Start of Block
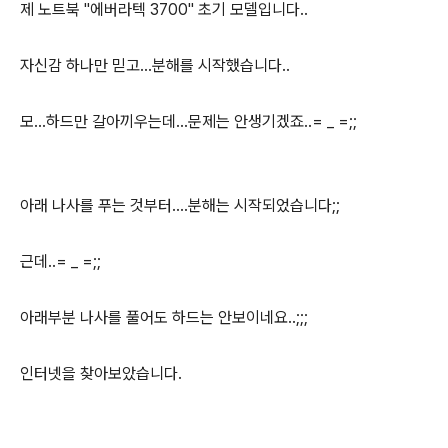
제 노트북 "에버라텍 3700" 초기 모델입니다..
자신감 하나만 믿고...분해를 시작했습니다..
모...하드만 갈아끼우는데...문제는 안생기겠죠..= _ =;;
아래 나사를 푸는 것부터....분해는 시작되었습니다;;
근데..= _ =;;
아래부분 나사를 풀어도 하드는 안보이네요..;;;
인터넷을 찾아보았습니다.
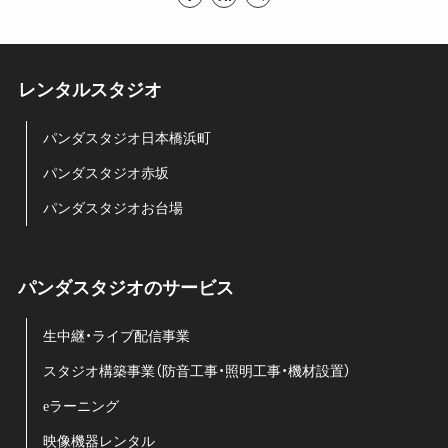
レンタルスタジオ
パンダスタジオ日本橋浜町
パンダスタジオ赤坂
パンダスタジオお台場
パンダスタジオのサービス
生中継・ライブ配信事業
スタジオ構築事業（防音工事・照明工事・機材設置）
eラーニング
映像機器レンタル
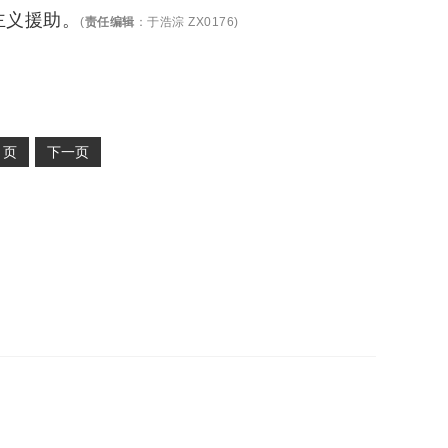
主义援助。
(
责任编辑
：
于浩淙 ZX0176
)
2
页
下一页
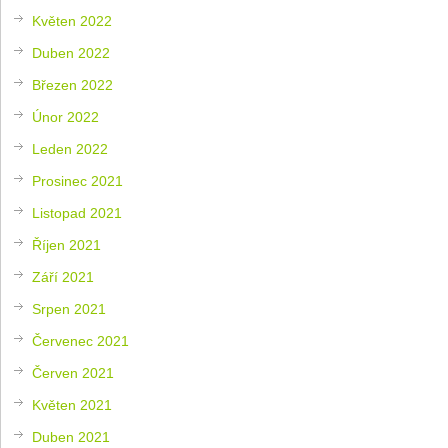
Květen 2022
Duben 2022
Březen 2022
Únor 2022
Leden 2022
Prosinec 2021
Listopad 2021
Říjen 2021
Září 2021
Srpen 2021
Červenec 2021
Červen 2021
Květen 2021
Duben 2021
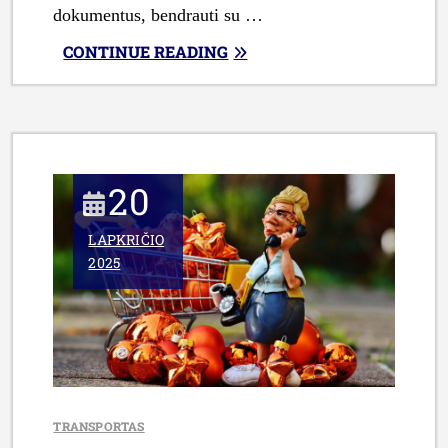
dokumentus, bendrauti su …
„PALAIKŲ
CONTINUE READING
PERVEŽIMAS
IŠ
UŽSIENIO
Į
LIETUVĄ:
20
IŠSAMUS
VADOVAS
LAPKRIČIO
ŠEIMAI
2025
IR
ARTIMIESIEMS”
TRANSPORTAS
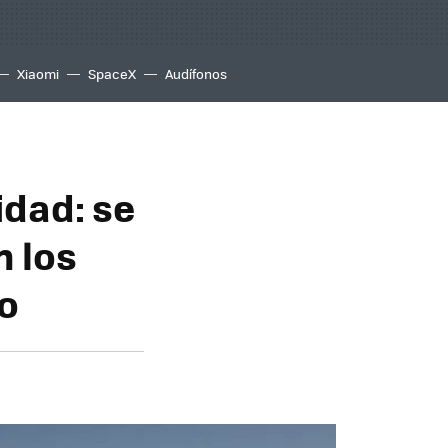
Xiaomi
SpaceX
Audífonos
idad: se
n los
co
End of Block
REQUIRED ACTION: Every entry above is to be repeated word for word, with all pictures omitted.

RESULT BELOW:
제 노트북 "에버라텍 3700" 초기 모델입니다..
자신감 하나만 믿고...분해를 시작했습니다..
모...하드만 갈아끼우는데...문제는 안생기겠죠..= _ =;;
아래 나사를 푸는 것부터....분해는 시작되었습니다;;
근데..= _ =;;
아래부분 나사를 풀어도 하드는 안보이네요..;;;
인터넷을 찾아보았습니다.
レンタルスタジオ
パンダスタジオ日本橋浜町
パンダスタジオ赤坂
パンダスタジオお台場
パンダスタジオのサービス
生中継・ライブ配信事業
スタジオ構築事業（防音工事・照明工事・機材設置）
eラーニング
映像機器レンタル
主义援助。
(
责任编辑
：
于浩淙 ZX0176
)
2
页
下一页
Květen 2022
Duben 2022
Březen 2022
Únor 2022
Leden 2022
Prosinec 2021
Listopad 2021
Říjen 2021
Září 2021
Srpen 2021
Červenec 2021
Červen 2021
Květen 2021
Duben 2021
dokumentus, bendrauti su …
„PALAIKŲ
CONTINUE READING
PERVEŽIMAS
IŠ
UŽSIENIO
Į
LIETUVĄ:
20
IŠSAMUS
VADOVAS
LAPKRIČIO
ŠEIMAI
2025
IR
ARTIMIESIEMS”
TRANSPORTAS
Xiaomi
SpaceX
Audífonos
idad: se
n los
co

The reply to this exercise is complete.